Bu amaçla kliniğimizde;
- Her hafta Salı ve Perşembe günleri 14:00-16:00, Çarşamba günü 10.00-12.00 saatleri arasında SAMBA (Sigara Alkol Madde Bağımlılığı Tedavi Eğitim Programı),
- Her pazartesi saat 15:00- 16:00 saatleri arasında Alkol Bağımlılarına yönelik grup terapileri uygulanmaktadır. Alkol grup terapilerine sadece yatarak tedavi alan hastalar değil, ayaktan takip edilen hastalar da katılabilmektedir.

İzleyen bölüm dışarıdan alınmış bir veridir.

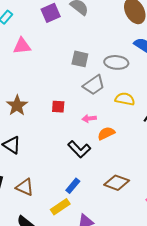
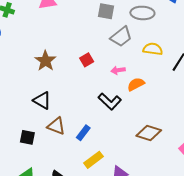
red square: (58, 107) -> (87, 60), turned -32
blue rectangle: (73, 186) -> (83, 133), moved
brown triangle: (25, 187) -> (56, 126), moved

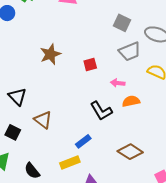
black triangle: (42, 100) -> (17, 97), moved
blue rectangle: (83, 133) -> (83, 141), moved
black square: (27, 137) -> (13, 132), moved

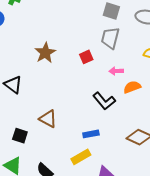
gray trapezoid: (130, 51) -> (110, 38), moved, turned 135
black triangle: (17, 97) -> (13, 85), moved
blue rectangle: (83, 141) -> (91, 134), turned 35

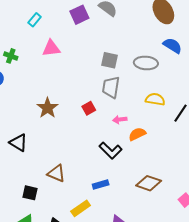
yellow rectangle: (81, 157) -> (81, 208), moved

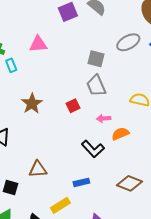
cyan rectangle: (35, 20) -> (11, 65), moved, turned -64
gray ellipse: (146, 63) -> (128, 42), moved, turned -35
gray trapezoid: (111, 87) -> (96, 86), turned -35
brown triangle: (56, 173) -> (38, 169), turned -30

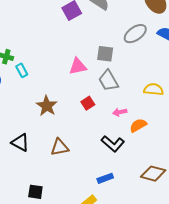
pink triangle: (38, 44) -> (78, 66), moved
brown triangle: (38, 169) -> (60, 147), moved

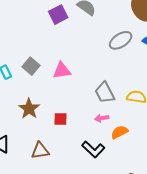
gray square: (105, 54) -> (31, 66), moved, turned 30
gray trapezoid: (108, 81) -> (105, 93), moved
red square: (88, 103) -> (60, 119), moved, turned 32

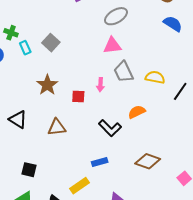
gray ellipse: (121, 40) -> (116, 16), moved
pink triangle: (62, 71) -> (112, 46), moved
pink arrow: (102, 118) -> (100, 85), moved, turned -80

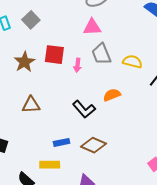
red square: (78, 97) -> (54, 55), moved, size x1.5
brown diamond: (148, 161) -> (93, 145), moved
blue rectangle: (100, 162) -> (61, 142), moved
yellow rectangle: (79, 186) -> (50, 165), turned 30

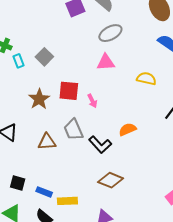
gray trapezoid: (101, 54) -> (73, 130), moved
yellow semicircle: (132, 62) -> (146, 79), moved
pink arrow: (77, 65) -> (92, 101), turned -32
blue rectangle: (61, 142) -> (44, 192), moved, turned 35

- Hastanın yakın çevresinin bağımlılık ve bağımlılık tedavisi hakkında bilgilendirilmesi, hasar gören ilişkilerin yeniden oluşturulması, bağımlı hastanın iyileşme programına en fazla desteği nasıl verebileceklerini öğrenmeleri açısından aile ile işbirliği önemlidir. Bu nedenle her ayın ilk Cuma günü 10:00-12:00 saatleri arasında AİLE SAMBA (hasta ailelerine yönelik eğitim programı) uygulanmaktadır. Tedavi için gönüllü olmayan bağımlı yakınları da bu guruplara istedikleri taktir de katılabilmektedir.
- Tedavi içerisinde çok önemli yer tutmakta olan; psiko-eğitim grup terapileri, bilinçlendirme toplantıları, beceri geliştirme aktiviteleri, farkındalık terapileri, motivasyonel görüşmeler, paylaşım grup terapileri, bireysel görüşmeler, etkileşim grup terapileri, uğraş terapileri yanında sosyal aktiviteler, sabah yürüyüşleri, gevşeme egzersizleri, beden eğitimi ve spor faaliyetleri, boyama ve elişi faaliyetleri, sinema ve okuma saatleri merkezimizde ki diğer tedaviyi destekleyici uygulamalar arasındadır.
Taburculuk sonrası toplumsal uyum için destekleyici eğitim faaliyetleri, çalışma yaşamına katılım için danışmanlık faaliyetleri verilmektedir. Taburculuk sonrası takipler Ayaktan AMATEM polikliniğimizce devam etmektedir.